ASSIGNMENT: Note each line in the data holding the string "great" and report it.

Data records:
[Start of section]
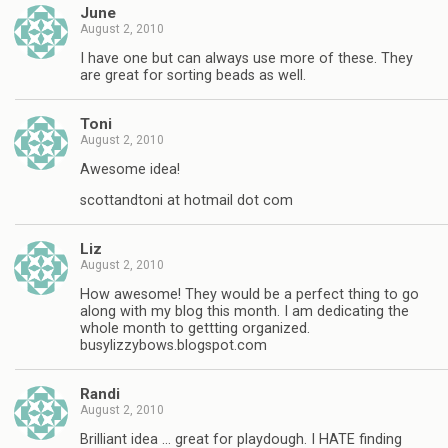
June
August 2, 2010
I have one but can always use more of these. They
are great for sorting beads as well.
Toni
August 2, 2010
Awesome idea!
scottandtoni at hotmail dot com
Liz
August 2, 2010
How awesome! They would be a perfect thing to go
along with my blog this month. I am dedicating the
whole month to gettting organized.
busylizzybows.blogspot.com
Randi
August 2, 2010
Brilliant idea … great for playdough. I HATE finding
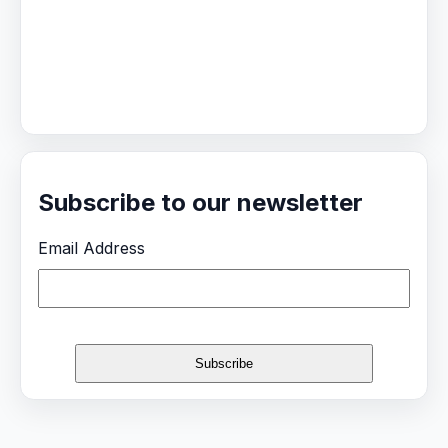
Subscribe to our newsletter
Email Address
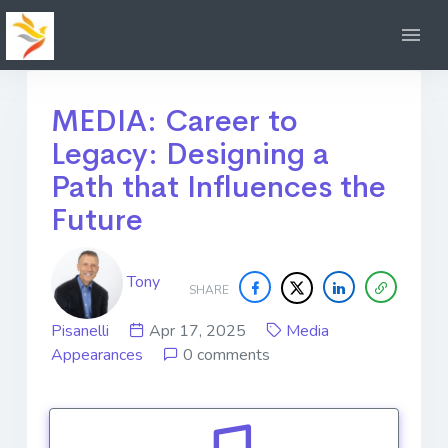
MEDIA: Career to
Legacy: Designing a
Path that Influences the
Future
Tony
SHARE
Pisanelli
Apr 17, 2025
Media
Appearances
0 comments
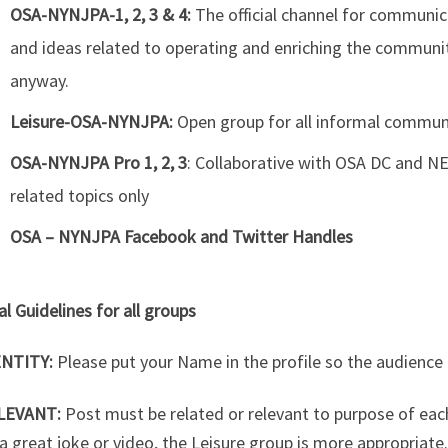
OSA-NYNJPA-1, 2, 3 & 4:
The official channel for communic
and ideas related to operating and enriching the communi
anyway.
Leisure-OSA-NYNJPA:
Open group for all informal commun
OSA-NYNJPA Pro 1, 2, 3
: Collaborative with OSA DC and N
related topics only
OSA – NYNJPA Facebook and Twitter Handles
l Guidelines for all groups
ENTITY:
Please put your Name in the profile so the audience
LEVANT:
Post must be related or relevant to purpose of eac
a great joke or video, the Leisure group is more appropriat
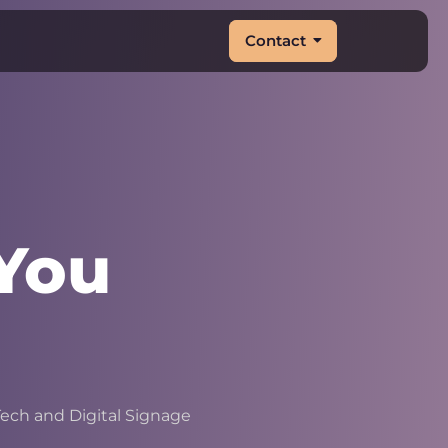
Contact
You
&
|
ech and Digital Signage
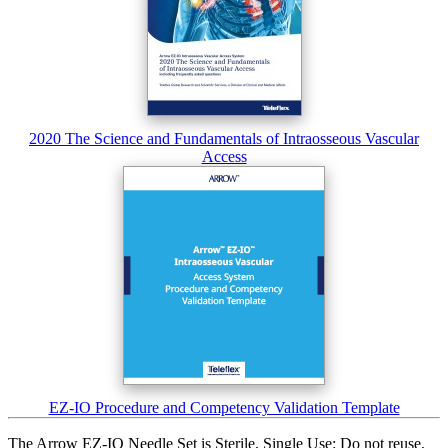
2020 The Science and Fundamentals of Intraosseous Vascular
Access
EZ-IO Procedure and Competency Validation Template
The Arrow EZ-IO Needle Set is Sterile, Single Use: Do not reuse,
[End of section]
SOLUTION:
are great for sorting beads as well.
Brilliant idea … great for playdough. I HATE finding
a great joke or video, the Leisure group is more appropriat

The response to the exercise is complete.